Undefined behavior (UB) in C and C++ is a clear and present danger to developers, especially when they are writing code that will execute near a trust boundary. A less well-known kind of undefined behavior exists in the intermediate representation (IR) for most optimizing, ahead-of-time compilers. For example, LLVM IR has undef and poison in addition to true explodes-in-your-face C-style UB. When people become aware of this, a typical reaction is: "Ugh, why? LLVM IR is just as bad as C!" This piece explains why that is not the correct reaction.

Undefined behavior is the result of a design decision: the refusal to systematically trap program errors at one particular level of a system. The responsibility for avoiding these errors is delegated to a higher level of abstraction. For example, it is obvious that a safe programming language can be compiled to machine code, and it is also obvious that the unsafety of machine code in no way compromises the high-level guarantees made by the language implementation. Swift and Rust are compiled to LLVM IR; some of their safety guarantees are enforced by dynamic checks in the emitted code, other guarantees are made through type checking and have no representation at the LLVM level. Either way, UB at the LLVM level is not a problem for, and cannot be detected by, code in the safe subsets of Swift and Rust. Even C can be used safely if some tool in the development environment ensures that it will not execute UB. The L4.verified project does exactly this.


Original Submission

 
This discussion has been archived. No new comments can be posted.
Display Options Threshold/Breakthrough Mark All as Read Mark All as Unread
The Fine Print: The following comments are owned by whoever posted them. We are not responsible for them in any way.
  • (Score: 0) by Anonymous Coward on Thursday February 16 2017, @06:24PM

    by Anonymous Coward on Thursday February 16 2017, @06:24PM (#467905)

    I think you completely misunderstand the meaning of "undefined" and "implementation defined".
    Just because it is not documented does not turn "implementation defined" into "undefined".
    "implementation defined" means it has a specific, reproducible behaviour. So if you exhaustively test that your code behaves correctly with a certain implementation, you can know you are fine. "implementation defined" also usually is attached to a RESULT, which means the absolute worst case is that you cannot know what the result will be, but you do know there is a result and the surrounding code will work (e.g. if you clamp the result into 0 - 1 range you know it will be in that range afterwards).
    "Undefined" is a completely different thing. There are NO guarantees about undefined behaviour. Your program may crash, abort, start deleting random files, that's all perfectly valid behaviour.
    In particular, there is also NO guarantee that the the code BEFORE whatever triggers the undefined behaviour will be executed, do what it was meant to do or anything like that.
    C code like this:

    char c[10];
    int a = 12;
    int valid = a sizeof(c);
    char *dummy = c + a;
    return valid;

    Is undefined behaviour, and the compiler would be allowed to just replace it by "return true" for example. The fact that the out-of-bounds address is never used, that it has nothing to do with the calculation of "valid" etc. does not matter.
    If it was "implementation defined" anything might happen if you e.g. tried to dereference dummy, but merely calculating c + a would not matter if you never used the result (or worst case, if allowed, it might crash right there. But it cannot result in everything working perfectly except that later in the code 1+2 evalutes to 5).

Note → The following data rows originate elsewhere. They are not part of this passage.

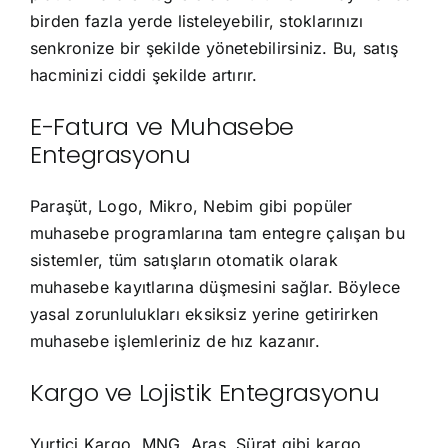
birden fazla yerde listeleyebilir, stoklarınızı
senkronize bir şekilde yönetebilirsiniz. Bu, satış
hacminizi ciddi şekilde artırır.
E-Fatura ve Muhasebe
Entegrasyonu
Paraşüt, Logo, Mikro, Nebim gibi popüler
muhasebe programlarına tam entegre çalışan bu
sistemler, tüm satışların otomatik olarak
muhasebe kayıtlarına düşmesini sağlar. Böylece
yasal zorunlulukları eksiksiz yerine getirirken
muhasebe işlemleriniz de hız kazanır.
Kargo ve Lojistik Entegrasyonu
Yurtiçi Kargo, MNG, Aras, Sürat gibi kargo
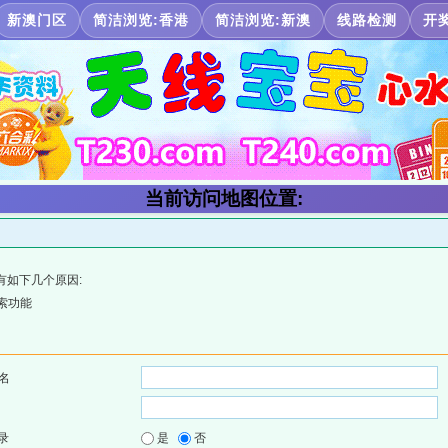
新澳门区
简洁浏览:香港
简洁浏览:新澳
线路检测
开
当前访问地图位置:
有如下几个原因:
索功能
名
录
是
否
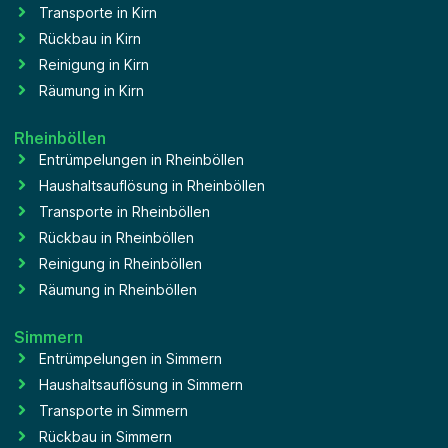
Transporte in Kirn
Rückbau in Kirn
Reinigung in Kirn
Räumung in Kirn
Rheinböllen
Entrümpelungen in Rheinböllen
Haushaltsauflösung in Rheinböllen
Transporte in Rheinböllen
Rückbau in Rheinböllen
Reinigung in Rheinböllen
Räumung in Rheinböllen
Simmern
Entrümpelungen in Simmern
Haushaltsauflösung in Simmern
Transporte in Simmern
Rückbau in Simmern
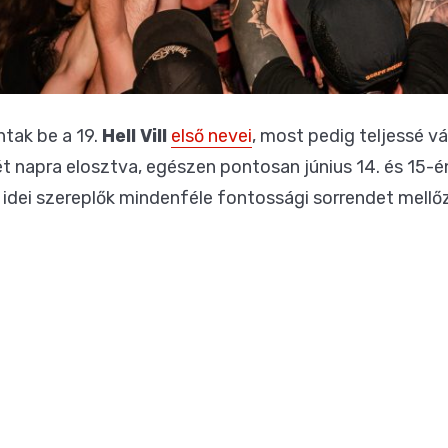
ntak be a 19.
Hell Vill
első nevei
, most pedig teljessé vá
ét napra elosztva, egészen pontosan június 14. és 15-
idei szereplők mindenféle fontossági sorrendet mellőzv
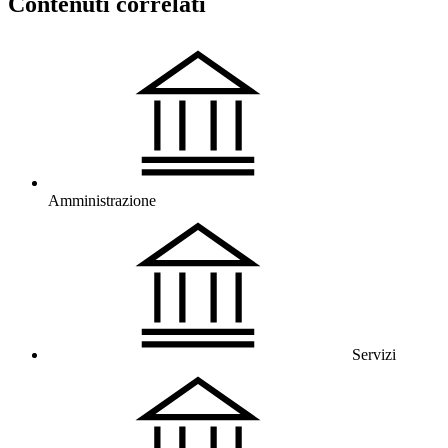
Contenuti correlati
Amministrazione
Servizi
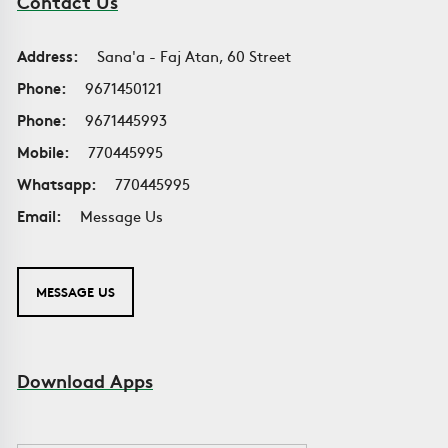
Contact Us
Address:
Sana'a - Faj Atan, 60 Street
Phone:
9671450121
Phone:
9671445993
Mobile:
770445995
Whatsapp:
770445995
Email:
Message Us
MESSAGE US
Download Apps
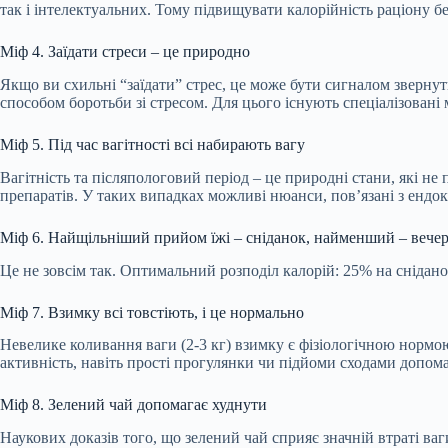
так і інтелектуальних. Тому підвищувати калорійність раціону бе
Міф 4. Заїдати стреси – це природно
Якщо ви схильні “заїдати” стрес, це може бути сигналом звернут
способом боротьби зі стресом. Для цього існують спеціалізовані 
Міф 5. Під час вагітності всі набирають вагу
Вагітність та післяпологовий період – це природні стани, які
препаратів. У таких випадках можливі нюанси, пов’язані з ендо
Міф 6. Найщільніший прийом їжі – сніданок, найменший – вече
Це не зовсім так. Оптимальний розподіл калорій: 25% на снідано
Міф 7. Взимку всі товстіють, і це нормально
Невелике коливання ваги (2-3 кг) взимку є фізіологічною нормою
активність, навіть прості прогулянки чи підйоми сходами допома
Міф 8. Зелений чай допомагає худнути
Наукових доказів того, що зелений чай сприяє значній втраті ваг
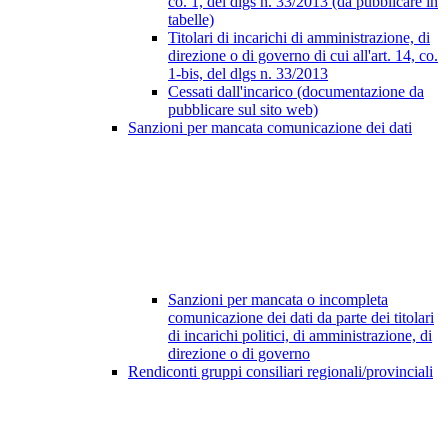
co. 1, del dlgs n. 33/2013 (da pubblicare in
tabelle)
Titolari di incarichi di amministrazione, di
direzione o di governo di cui all'art. 14, co.
1-bis, del dlgs n. 33/2013
Cessati dall'incarico (documentazione da
pubblicare sul sito web)
Sanzioni per mancata comunicazione dei dati
Sanzioni per mancata o incompleta
comunicazione dei dati da parte dei titolari
di incarichi politici, di amministrazione, di
direzione o di governo
Rendiconti gruppi consiliari regionali/provinciali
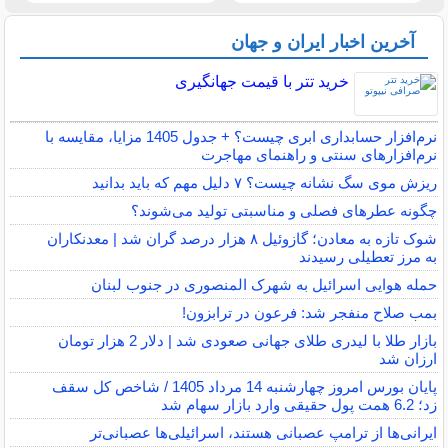
آخرین اخبار ایران و جهان
خرید تتر با قیمت جهانگیری
نرم‌افزار حسابداری ابری چیست؟ + جدول 1405 مزایا، مقایسه با
نرم‌افزارهای سنتی و راهنمای مهاجرت
ریزش موی سگ نشانه چیست؟ ۷ دلیل مهم که باید بدانید
چگونه عطرهای فصلی و مناسبتی تولید می‌شوند؟
شوک تازه به معادن؛ گازوئیل ۸ هزار درصد گران شد | معدنکاران
به مرز تعطیلی رسیدند
حمله هوایی اسرائیل به شهرک المنصوری در جنوب لبنان
بمب صلاح منفجر شد: فرعون در ترابزون!
بازار طلا با لیدری طلای جهانی صعودی شد | دلار 2 هزار تومان
ارزان شد
پایان بورس امروز چهارشنبه 14 مرداد 1405 / شاخص کل سقف
زد؛ 6.2 همت پول حقیقی وارد بازار سهام شد
ایرانی‌ها از ترامپ عصبانی هستند، اسرائیلی‌ها عصبانی‌تر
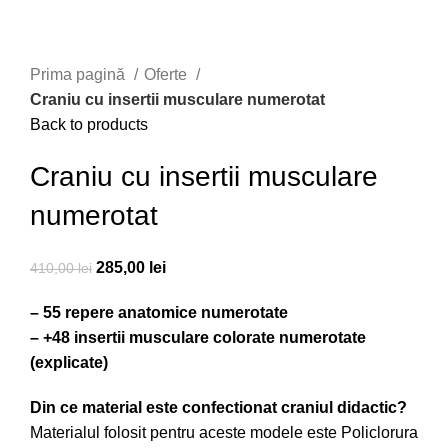
Prima pagină
Oferte
Craniu cu insertii musculare numerotat
Back to products
Craniu cu insertii musculare
numerotat
285,00
lei
410,00
lei
– 55 repere anatomice numerotate
– +48 insertii musculare colorate numerotate
(explicate)
Din ce material este confectionat craniul didactic?
Materialul folosit pentru aceste modele este Policlorura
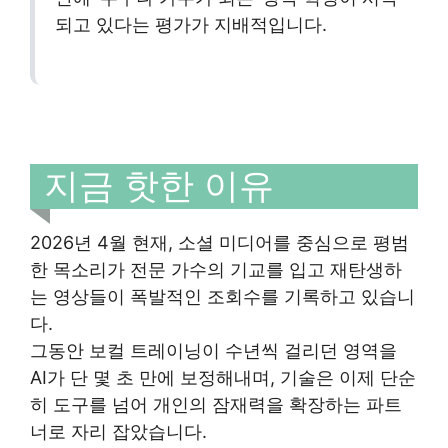
되고 있다는 평가가 지배적입니다.
지금 핫한 이유
2026년 4월 현재, 소셜 미디어를 중심으로 평범
한 목소리가 전문 가수의 기교를 입고 재탄생하
는 영상들이 폭발적인 조회수를 기록하고 있습니
다.
그동안 보컬 트레이닝이 수년씩 걸리던 영역을
AI가 단 몇 초 만에 보정해내며, 기술은 이제 단순
히 도구를 넘어 개인의 잠재력을 확장하는 파트
너로 자리 잡았습니다.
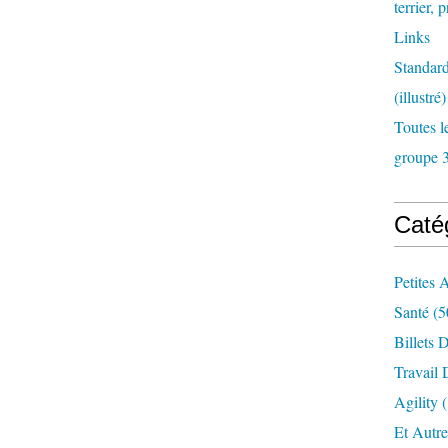
terrier,
Links
Standard
(illustré)
Toutes l
groupe 3,
Caté
Petites 
Santé
(5
Billets 
Travail
Agility
(
Et Autr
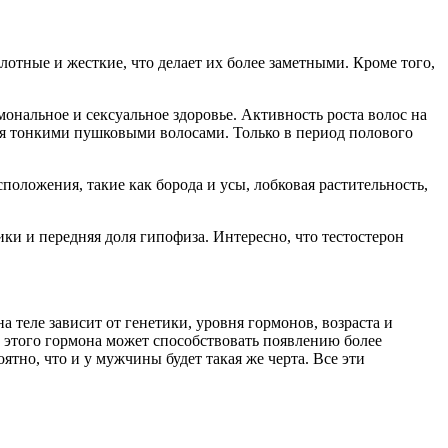
лотные и жесткие, что делает их более заметными. Кроме того,
мональное и сексуальное здоровье. Активность роста волос на
ся тонкими пушковыми волосами. Только в период полового
положения, такие как борода и усы, лобковая растительность,
ки и передняя доля гипофиза. Интересно, что тестостерон
 теле зависит от генетики, уровня гормонов, возраста и
ь этого гормона может способствовать появлению более
оятно, что и у мужчины будет такая же черта. Все эти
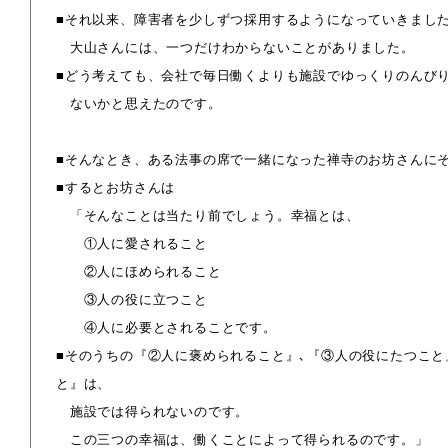
■それ以来、障害者を少しずつ採用するようになっていきまし
大山さんには、一つだけわからないことがありました。
■どう考えても、会社で毎日働くよりも施設でゆっくりのんび
ないかと思えたのです。
■そんなとき、ある法事の席で一緒になった禅寺のお坊さんに
■するとお坊さんは
「そんなことは当たり前でしょう。幸福とは、
①人に愛されること
②人にほめられること
③人の役に立つこと
④人に必要とされることです。
■そのうちの『②人に褒められること』､『③人の役にたつこ
と』は、
施設では得られないのです。
この三つの幸福は、働くことによって得られるのです。」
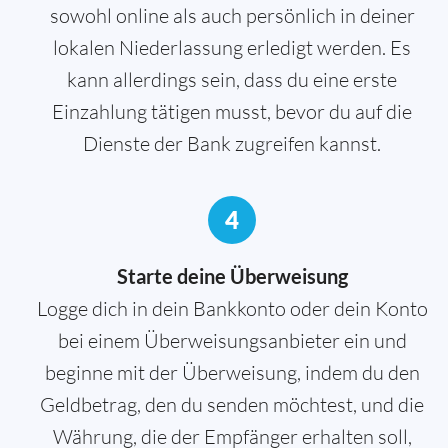
sowohl online als auch persönlich in deiner
lokalen Niederlassung erledigt werden. Es
kann allerdings sein, dass du eine erste
Einzahlung tätigen musst, bevor du auf die
Dienste der Bank zugreifen kannst.
4
Starte deine Überweisung
Logge dich in dein Bankkonto oder dein Konto
bei einem Überweisungsanbieter ein und
beginne mit der Überweisung, indem du den
Geldbetrag, den du senden möchtest, und die
Währung, die der Empfänger erhalten soll,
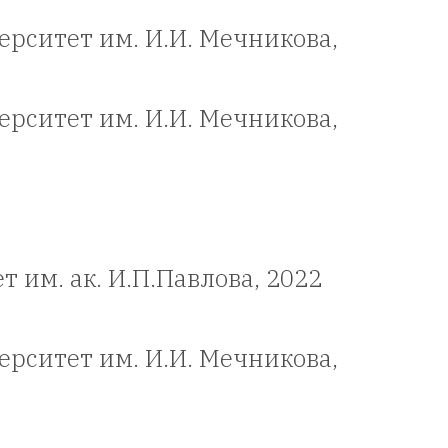
рситет им. И.И. Мечникова,
рситет им. И.И. Мечникова,
им. ак. И.П.Павлова, 2022
рситет им. И.И. Мечникова,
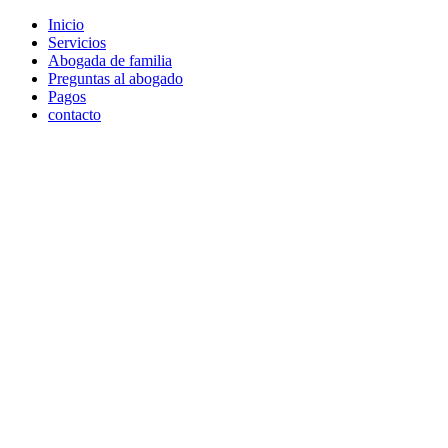
Skip
Inicio
to
Servicios
content
Abogada de familia
Preguntas al abogado
Pagos
contacto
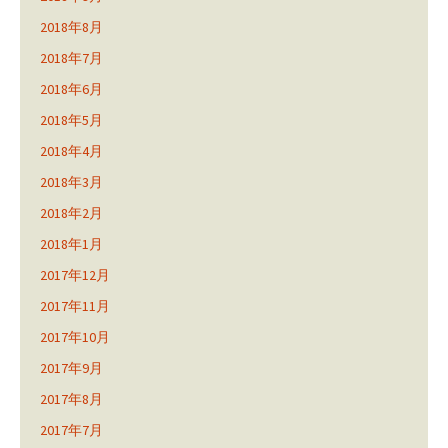
2018年8月
2018年7月
2018年6月
2018年5月
2018年4月
2018年3月
2018年2月
2018年1月
2017年12月
2017年11月
2017年10月
2017年9月
2017年8月
2017年7月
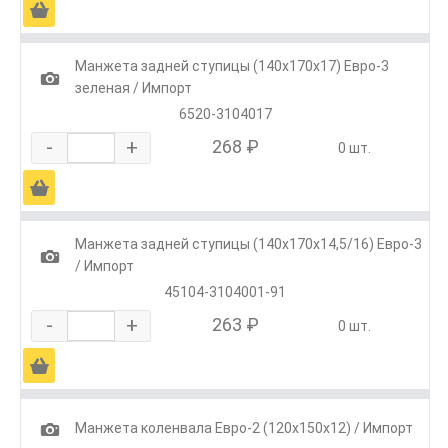
Ä
Манжета задней ступицы (140х170х17) Евро-3
1
зеленая / Импорт
6520-3104017
-
+
268 ₽
0 шт.
Ä
Манжета задней ступицы (140х170х14,5/16) Евро-3
1
/ Импорт
45104-3104001-91
-
+
263 ₽
0 шт.
Ä
1
Манжета коленвала Евро-2 (120х150х12) / Импорт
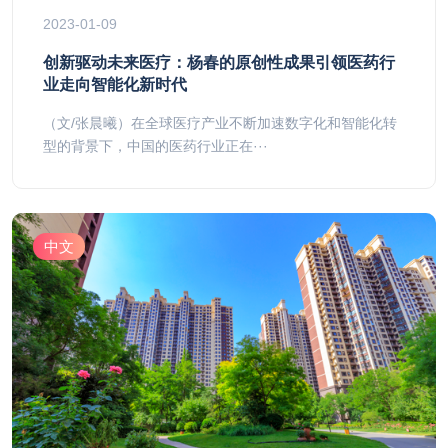
2023-01-09
创新驱动未来医疗：杨春的原创性成果引领医药行
业走向智能化新时代
（文/张晨曦）在全球医疗产业不断加速数字化和智能化转
型的背景下，中国的医药行业正在···
中文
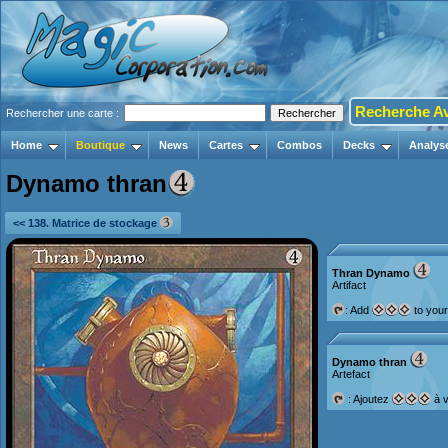
Recherche A
Rechercher une carte :
Home
Boutique
News
Cartes
Combos
Decks
Analys
Dynamo thran
<< 138. Matrice de stockage
Thran Dynamo
Artifact
: Add
to your
Dynamo thran
Artefact
: Ajoutez
à v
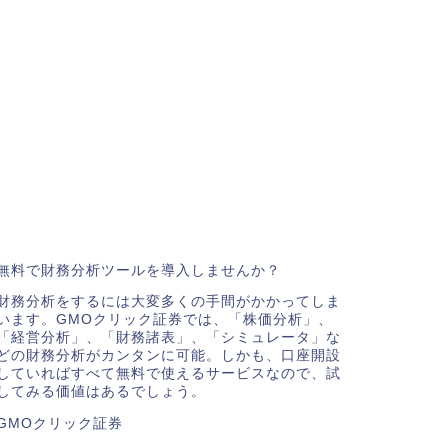
無料で財務分析ツールを導入しませんか？
財務分析をするには大変多くの手間がかかってしま
います。GMOクリック証券では、「株価分析」、
「経営分析」、「財務諸表」、「シミュレータ」な
どの財務分析がカンタンに可能。しかも、口座開設
していればすべて無料で使えるサービスなので、試
してみる価値はあるでしょう。
GMOクリック証券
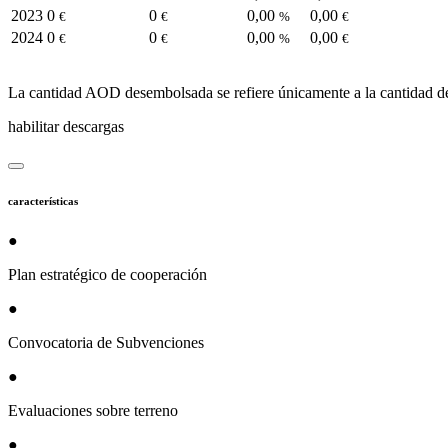
2023
0
0
0,00
0,00
€
€
%
€
2024
0
0
0,00
0,00
€
€
%
€
La cantidad AOD desembolsada se refiere únicamente a la cantidad d
habilitar descargas
características
●
Plan estratégico de cooperación
●
Convocatoria de Subvenciones
●
Evaluaciones sobre terreno
●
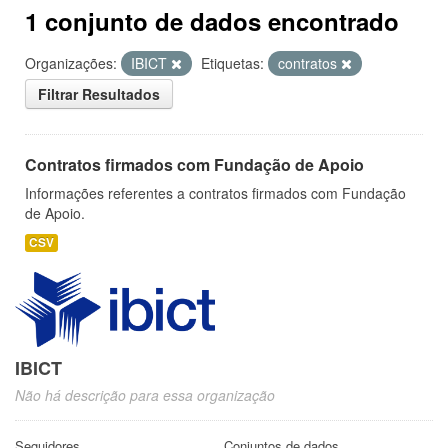
1 conjunto de dados encontrado
Organizações:
IBICT
Etiquetas:
contratos
Filtrar Resultados
Contratos firmados com Fundação de Apoio
Informações referentes a contratos firmados com Fundação
de Apoio.
CSV
IBICT
Não há descrição para essa organização
Seguidores
Conjuntos de dados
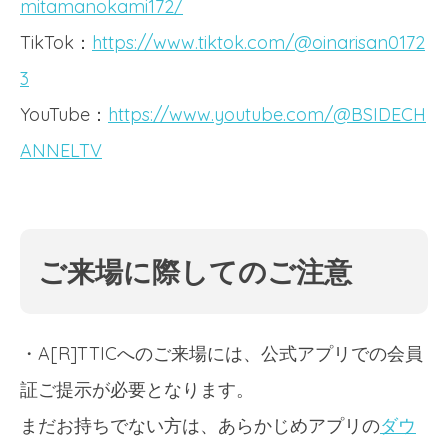
mitamanokami172/
TikTok：
https://www.tiktok.com/@oinarisan0172
3
YouTube：
https://www.youtube.com/@BSIDECH
ANNELTV
ご来場に際してのご注意
・A[R]TTICへのご来場には、公式アプリでの会員
証ご提示が必要となります。
まだお持ちでない方は、あらかじめアプリの
ダウ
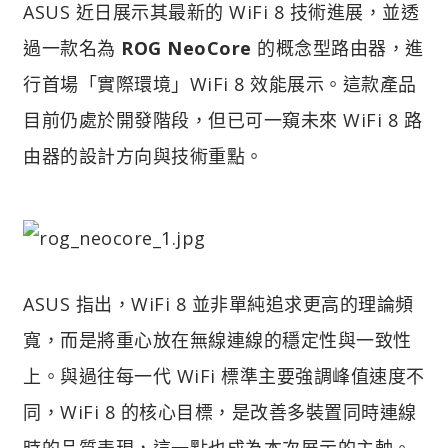
ASUS 近日展示其最新的 WiFi 8 技術進展，並透
過一款名為
ROG NeoCore
的概念型路由器，進
行首場「實際環境」WiFi 8 效能展示。這款產品
目前仍處於開發階段，但已可一窺未來 WiFi 8 路
由器的設計方向與技術重點。
ASUS 指出，WiFi 8 並非單純追求更高的理論頻
寬，而是將重心放在無線連線的穩定性與一致性
上。與過往每一代 WiFi 標準主要強調峰值速度不
同，WiFi 8 的核心目標，是改善多裝置同時連線
時的品質表現，這一點也成為本次展示的主軸。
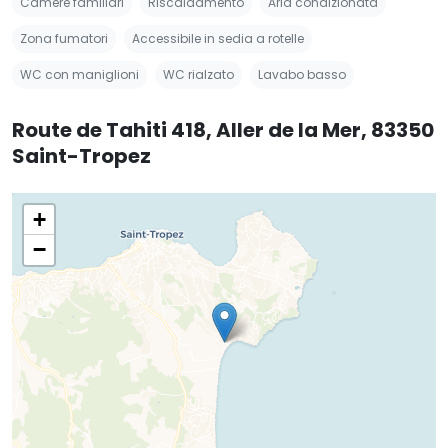
Camere familiari
Riscaldamento
Aria condizionata
Zona fumatori
Accessibile in sedia a rotelle
WC con maniglioni
WC rialzato
Lavabo basso
Route de Tahiti 418, Aller de la Mer, 83350
Saint-Tropez
+
−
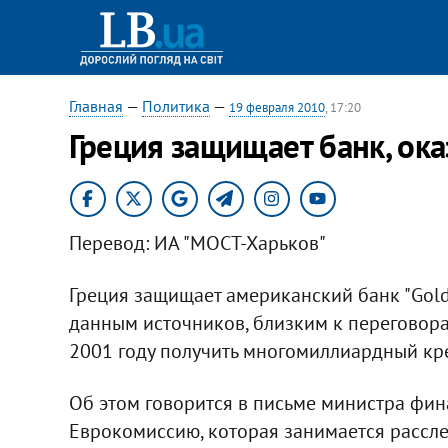
Главная
—
Политика
—
19 февраля 2010
, 17:20
Греция защищает банк, ок
Перевод: ИА "МОСТ-Харьков"
Греция защищает американский банк "Gold
данным источников, близким к переговора
2001 году получить многомиллиардный кре
Об этом говорится в письме министра фин
Еврокомиссию, которая занимается рассле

  • (Score: 2) by DannyB on Thursday February 16 2017, @07:19PM

    by DannyB (5839) Subscriber Badge on Thursday February 16 2017, @07:19PM (#467919) Journal

    I understand exactly what you describe as undefined and implementation defined behavior. I have understood it for decades, across different languages and compilers.

    I think a language specification that leaves anything undefined is a bad idea. That is an opinion.

    I think a language specification that leaves anything implementation defined is also a bad idea. Almost as bad as undefined.

    I hope that is sufficiently clear.

    --
    People today are educated enough to repeat what they are taught but not to question what they are taught.
    • (Score: 0) by Anonymous Coward on Thursday February 16 2017, @08:59PM

      by Anonymous Coward on Thursday February 16 2017, @08:59PM (#467959)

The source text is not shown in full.